(Extracted page text data)
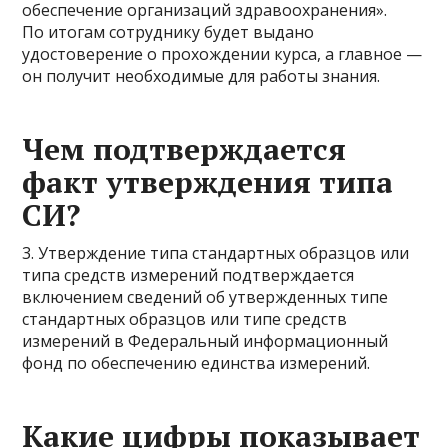
обеспечение организаций здравоохранения».
По итогам сотруднику будет выдано
удостоверение о прохождении курса, а главное —
он получит необходимые для работы знания.
Чем подтверждается
факт утверждения типа
СИ?
3. Утверждение типа стандартных образцов или
типа средств измерений подтверждается
включением сведений об утвержденных типе
стандартных образцов или типе средств
измерений в Федеральный информационный
фонд по обеспечению единства измерений.
Какие цифры показывает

Instructions to follow: Starting at the line that contains "включением сведений об утвержденных типе", copy every line down to the last line of the records above, exactly as written.

Exercise result:
включением сведений об утвержденных типе
стандартных образцов или типе средств
измерений в Федеральный информационный
фонд по обеспечению единства измерений.
Какие цифры показывает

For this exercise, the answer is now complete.